Stocks plunge.
The politicians, bureaucrats and bankers who depend on artificially-elevated financial asset prices start to panic.
The Fed announces that maybe it won’t have to raise interest rates any more, and the president announces a temporary cease-fire in the trade war with China.
The markets bounce, leading some to conclude that the worst is over and it’s time to go back to buying the dip.
A larger number of people conclude that the changes in policy were really just empty words. No actual actions had taken place.

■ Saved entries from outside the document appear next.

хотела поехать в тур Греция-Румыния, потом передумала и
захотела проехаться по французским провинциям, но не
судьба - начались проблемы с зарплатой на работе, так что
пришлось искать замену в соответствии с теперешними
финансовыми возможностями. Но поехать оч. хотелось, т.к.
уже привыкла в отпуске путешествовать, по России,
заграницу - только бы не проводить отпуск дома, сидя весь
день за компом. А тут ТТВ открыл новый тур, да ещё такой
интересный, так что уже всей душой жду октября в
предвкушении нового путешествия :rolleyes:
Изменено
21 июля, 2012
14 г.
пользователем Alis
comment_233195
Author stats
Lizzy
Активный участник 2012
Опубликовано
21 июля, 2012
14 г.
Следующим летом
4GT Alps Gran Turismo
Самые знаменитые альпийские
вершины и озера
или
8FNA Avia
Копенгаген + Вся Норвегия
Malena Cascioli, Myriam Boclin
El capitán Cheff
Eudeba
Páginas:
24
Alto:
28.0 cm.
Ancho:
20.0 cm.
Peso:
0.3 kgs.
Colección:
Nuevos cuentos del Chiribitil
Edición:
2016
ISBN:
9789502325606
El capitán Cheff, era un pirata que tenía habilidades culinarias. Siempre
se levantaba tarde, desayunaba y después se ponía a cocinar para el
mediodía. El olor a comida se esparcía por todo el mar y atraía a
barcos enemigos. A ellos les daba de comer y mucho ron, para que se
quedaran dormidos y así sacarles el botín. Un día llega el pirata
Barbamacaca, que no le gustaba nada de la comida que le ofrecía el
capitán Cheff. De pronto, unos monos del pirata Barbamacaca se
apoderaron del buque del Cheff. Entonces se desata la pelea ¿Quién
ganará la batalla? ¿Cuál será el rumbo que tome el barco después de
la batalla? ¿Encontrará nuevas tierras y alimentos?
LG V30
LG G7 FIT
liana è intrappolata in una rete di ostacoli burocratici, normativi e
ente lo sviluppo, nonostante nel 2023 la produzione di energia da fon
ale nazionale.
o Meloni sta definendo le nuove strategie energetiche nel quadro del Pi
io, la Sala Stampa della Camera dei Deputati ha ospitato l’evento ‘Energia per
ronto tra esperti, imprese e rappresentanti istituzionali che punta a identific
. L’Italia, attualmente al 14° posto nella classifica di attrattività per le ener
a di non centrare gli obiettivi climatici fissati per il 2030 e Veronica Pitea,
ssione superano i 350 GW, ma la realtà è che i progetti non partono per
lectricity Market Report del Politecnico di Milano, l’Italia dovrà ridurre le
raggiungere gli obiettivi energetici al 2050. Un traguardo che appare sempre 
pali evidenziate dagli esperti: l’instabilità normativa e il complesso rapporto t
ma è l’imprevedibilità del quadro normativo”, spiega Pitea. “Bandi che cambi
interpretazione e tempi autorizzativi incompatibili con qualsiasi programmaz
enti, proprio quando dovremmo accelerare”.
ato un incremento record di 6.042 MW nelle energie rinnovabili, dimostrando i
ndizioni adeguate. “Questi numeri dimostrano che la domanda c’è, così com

Stocks start falling again. You are here — as this is written on Tuesday Dec 4, the Dow is down about 300 points.
What happens next?
Think of the past few months as the first act in a play that is performed in virtually every business cycle, with later acts following a predictable script. Here’s how it’s likely to go this time:
Words give way to modest action (early 2019). When the markets figure out that empty promises don’t change the underlying reality of slowing growth, falling corporate profits and rising loan defaults, they return to panic mode. Governments are then forced to actually do things to try to stop the bleeding. In the current US case, that means the Fed will announce that it’s done raising rates and will soon start cutting. Trump, meanwhile, will cut a trade deal with China that accomplishes little but removes the future uncertainty.
This will be greeted with another few days of market euphoria, followed by the realization that, again, nothing substantive has changed. Stocks will resume their decline. Let’s call this “2008 revisited.”